Oct 15 2021 12:56 PM
Hello,
We have observed that we no longer are receiving Syslog and CEF logs from the Azure Sentinel Log forwarder that is deployed on client premise. I have performed the following steps:
netstat -an | grep 514
Status: Listening or established (which is fine)
netstat -an | grep 25226
Status: Listening or established (which is fine)
sudo tcpdump -A -ni any port 514 -vv
Status: receive logs from the data sources (which is fine)
sudo tcpdump -A -ni any port 514 -vv | grep (Zscaler IP)
Status: receive logs from the Zscaler data source, the logs showed Palo Alto name in the CEF messages which means Zscaler traffic was routed through the firewall (which is fine, as confirmed by client)
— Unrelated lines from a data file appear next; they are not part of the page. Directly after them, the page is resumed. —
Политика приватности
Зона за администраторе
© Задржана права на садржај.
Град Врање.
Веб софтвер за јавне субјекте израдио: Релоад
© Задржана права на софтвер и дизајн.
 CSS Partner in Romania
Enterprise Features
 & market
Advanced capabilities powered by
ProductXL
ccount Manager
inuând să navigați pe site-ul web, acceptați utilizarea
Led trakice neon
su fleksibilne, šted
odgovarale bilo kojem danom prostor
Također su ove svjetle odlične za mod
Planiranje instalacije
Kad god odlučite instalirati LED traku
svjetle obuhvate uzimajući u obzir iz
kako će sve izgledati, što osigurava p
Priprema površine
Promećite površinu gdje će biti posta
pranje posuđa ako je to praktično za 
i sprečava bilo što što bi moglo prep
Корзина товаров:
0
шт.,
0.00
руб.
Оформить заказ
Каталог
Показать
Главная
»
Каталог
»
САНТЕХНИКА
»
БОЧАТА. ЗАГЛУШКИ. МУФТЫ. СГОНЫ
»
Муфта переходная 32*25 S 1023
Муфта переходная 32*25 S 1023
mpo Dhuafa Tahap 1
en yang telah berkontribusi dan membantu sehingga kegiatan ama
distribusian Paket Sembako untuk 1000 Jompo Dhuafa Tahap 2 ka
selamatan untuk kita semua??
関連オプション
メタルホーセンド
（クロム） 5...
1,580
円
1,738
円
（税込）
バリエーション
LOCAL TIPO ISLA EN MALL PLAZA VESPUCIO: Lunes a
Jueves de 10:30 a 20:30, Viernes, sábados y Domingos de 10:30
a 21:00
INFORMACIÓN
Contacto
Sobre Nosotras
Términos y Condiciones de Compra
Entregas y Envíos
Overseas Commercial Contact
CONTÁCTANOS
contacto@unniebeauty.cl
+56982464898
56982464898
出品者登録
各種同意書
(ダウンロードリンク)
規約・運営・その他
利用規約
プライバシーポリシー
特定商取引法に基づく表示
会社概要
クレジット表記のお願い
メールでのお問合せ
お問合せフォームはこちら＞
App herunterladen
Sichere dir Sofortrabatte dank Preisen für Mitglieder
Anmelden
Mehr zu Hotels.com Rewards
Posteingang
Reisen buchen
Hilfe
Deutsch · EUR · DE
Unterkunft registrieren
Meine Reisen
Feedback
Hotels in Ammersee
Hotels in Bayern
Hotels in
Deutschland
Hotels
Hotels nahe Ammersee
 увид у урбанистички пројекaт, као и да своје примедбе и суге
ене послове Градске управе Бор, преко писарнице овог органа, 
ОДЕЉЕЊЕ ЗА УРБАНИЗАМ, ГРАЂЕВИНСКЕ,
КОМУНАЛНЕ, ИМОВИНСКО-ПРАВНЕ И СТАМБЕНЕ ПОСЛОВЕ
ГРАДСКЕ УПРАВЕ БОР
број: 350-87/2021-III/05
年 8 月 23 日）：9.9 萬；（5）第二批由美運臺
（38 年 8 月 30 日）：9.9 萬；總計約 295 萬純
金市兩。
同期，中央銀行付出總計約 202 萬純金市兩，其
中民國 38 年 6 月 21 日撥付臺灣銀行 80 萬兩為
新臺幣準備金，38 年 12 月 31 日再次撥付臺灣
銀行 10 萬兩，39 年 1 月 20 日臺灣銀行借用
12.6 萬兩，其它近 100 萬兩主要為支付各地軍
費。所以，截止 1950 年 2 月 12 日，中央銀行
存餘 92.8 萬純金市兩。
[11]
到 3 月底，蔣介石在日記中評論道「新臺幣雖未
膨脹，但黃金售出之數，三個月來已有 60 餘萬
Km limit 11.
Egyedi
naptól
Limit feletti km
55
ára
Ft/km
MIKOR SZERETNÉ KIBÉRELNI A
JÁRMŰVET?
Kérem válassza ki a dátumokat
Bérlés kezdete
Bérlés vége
sudo tcpdump -A -ni any port 25226 -vv
Status: No logs were received (Issue Identified)
sudo tcpdump -A -ni any port 25226 -vv | grep (Zscaler IP)
Status: No logs were received (Issue Identified)
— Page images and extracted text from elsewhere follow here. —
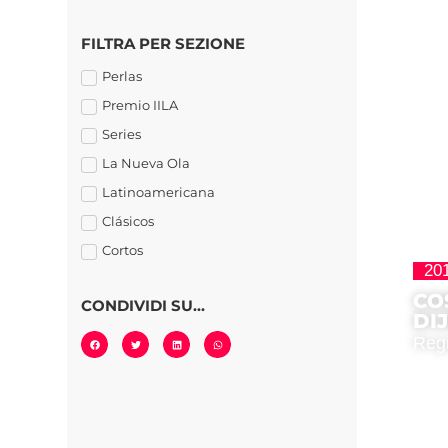
FILTRA PER SEZIONE
Perlas
Premio IILA
Series
La Nueva Ola
Latinoamericana
Clásicos
Cortos
20
CO
CONDIVIDI SU...
DI
Regi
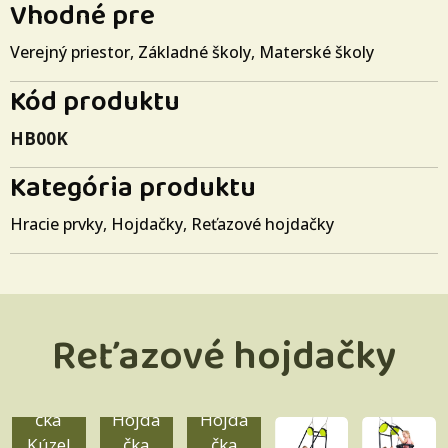
Vhodné pre
Verejný priestor
,
Základné školy
,
Materské školy
Kód produktu
HB00K
Kategória produktu
Hracie prvky
,
Hojdačky
,
Reťazové hojdačky
Reťazové hojdačky
Reťazo
vá
hojda
čka
Hojda
Hojda
Kúzel
čka
čka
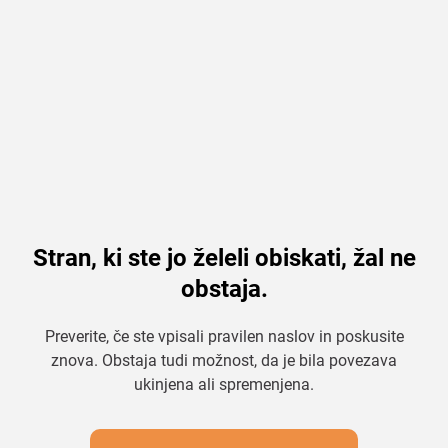
Stran, ki ste jo želeli obiskati, žal ne
obstaja.
Preverite, če ste vpisali pravilen naslov in poskusite
znova. Obstaja tudi možnost, da je bila povezava
ukinjena ali spremenjena.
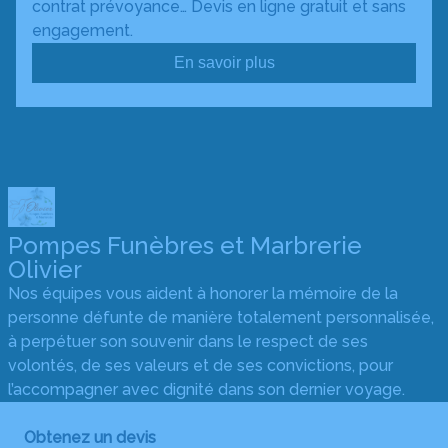
contrat prévoyance… Devis en ligne gratuit et sans
engagement.
En savoir plus
Pompes Funèbres et Marbrerie
Olivier
Nos équipes vous aident à honorer la mémoire de la
personne défunte de manière totalement personnalisée,
à perpétuer son souvenir dans le respect de ses
volontés, de ses valeurs et de ses convictions, pour
l’accompagner avec dignité dans son dernier voyage.
Obtenez un devis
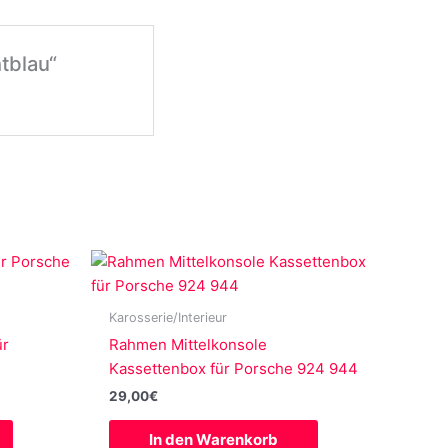
tblau“
Karosserie/Interieur
ür
Rahmen Mittelkonsole
Kassettenbox für Porsche 924 944
29,00
€
In den Warenkorb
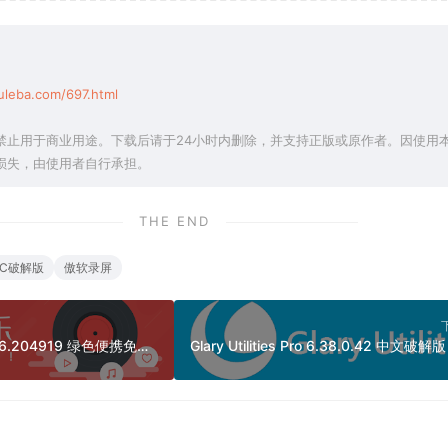
uleba.com/697.html
禁止用于商业用途。下载后请于24小时内删除，并支持正版或原作者。因使用
损失，由使用者自行承担。
THE END
REC破解版
傲软录屏
网易云音乐PC版 3.1.26.204919 绿色便携免升级版（专注于发现与分享音乐）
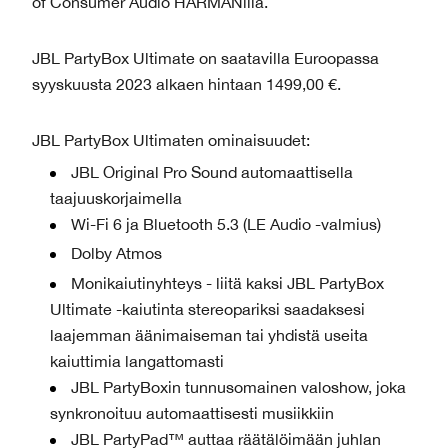
of Consumer Audio HARMANilla.
JBL PartyBox Ultimate on saatavilla Euroopassa
syyskuusta 2023 alkaen hintaan 1499,00 €.
JBL PartyBox Ultimaten ominaisuudet:
JBL Original Pro Sound automaattisella
taajuuskorjaimella
Wi-Fi 6 ja Bluetooth 5.3 (LE Audio -valmius)
Dolby Atmos
Monikaiutinyhteys - liitä kaksi JBL PartyBox
Ultimate -kaiutinta stereopariksi saadaksesi
laajemman äänimaiseman tai yhdistä useita
kaiuttimia langattomasti
JBL PartyBoxin tunnusomainen valoshow, joka
synkronoituu automaattisesti musiikkiin
JBL PartyPad™ auttaa räätälöimään juhlan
Restarted the Rsyslog Service:
service rsyslog restart (After service restart, Azure Sentinel Started receiving the syslog. The Syslog data source came up and working fine)
Restarted the OMSAgent Service
/opt/microsoft/omsagent/bin/service_control restart {workspace ID}
Status: There was no status message and prompt came, assuming it restarted in the background (Please confirm if this is the normal, not prompting or showing any message)
After OMS Agent restart, ran tcpdump again on OMS Agent to see if it starts receiving the logs but no luck.
I followed the following link: https://docs.microsoft.com/en-us/azure/sentinel/troubleshooting-cef-syslog?tabs=rsyslog
Can any one guide what probably be the cause of this issue????? Any help will be much appreciated. Thanks in advance.
Oct 18 2021 04:39 AM
Oct 21 2021 05:43 AM
@Gary Bushey Thank you for the prompt response. We have got the issue resolved through microsoft support. Apparently for some reason the OMI Agent was in a zombie/stuck state. Restarting the agent didnt work, had to manually kill the process and start the agent again.
Killing and starting the agent again resolved the issue. As per MS teams , one of the possibility of this behavior may be that the disk space got full earlier at some point in time, which was then resolved however may be that disk space issue might have caused the agent to go into such a state.
Anyways, the issue has been resolved, we are still monitoring to see if it remains stable or not.
Sharing the above for the benefit of all.
Thanks once again for your support, much appreciated.
Fahad.
Feb 03 2023 08:36 PM
Apr 14 2023 06:29 AM
Hi @alazarg
Check your /etc/rsyslog.d/50-default.conf file. It has a section like this:
#
# First some standard log files. Log by facility.
#
#auth,authpriv.* /var/log/auth.log
*.*;auth,authpriv.none -/var/log/syslog
#cron.* /var/log/cron.log
#daemon.* -/var/log/daemon.log
kern.* -/var/log/kern.log
#lpr.* -/var/log/lpr.log
mail.* -/var/log/mail.log
#user.* -/var/log/user.log
The problem is line 5 where any facility (*.*) is written to /var/log/syslog file. Solution is to either comment it out (using #) or even better:
#
# First some standard log files. Log by facility.
#
if ($fromhost-ip == '127.0.0.1') then {
#auth,authpriv.* /var/log/auth.log
*.*;auth,authpriv.none -/var/log/syslog
#cron.* /var/log/cron.log
#daemon.* -/var/log/daemon.log
kern.* -/var/log/kern.log
#lpr.* -/var/log/lpr.log
mail.* -/var/log/mail.log
#user.* -/var/log/user.log
}
Then only local generated logs will be written to the filesystem and the disk will not be filled.
Good luck.
/Kenneth ML
May 02 2023 04:14 PM
Thank you very much for the input @Kenneth Meyer-Lassen
The disk size full issue was resolved by increasing the OS Disk size. When creating Linux VM in Azure, OS disk is 32GB and for Log forwarder that need to be increased to at least 256 GB, as follows:
Select the disk, choose from the list, and save.
The syslog server will maintain the log file cleanup with its scheduled task.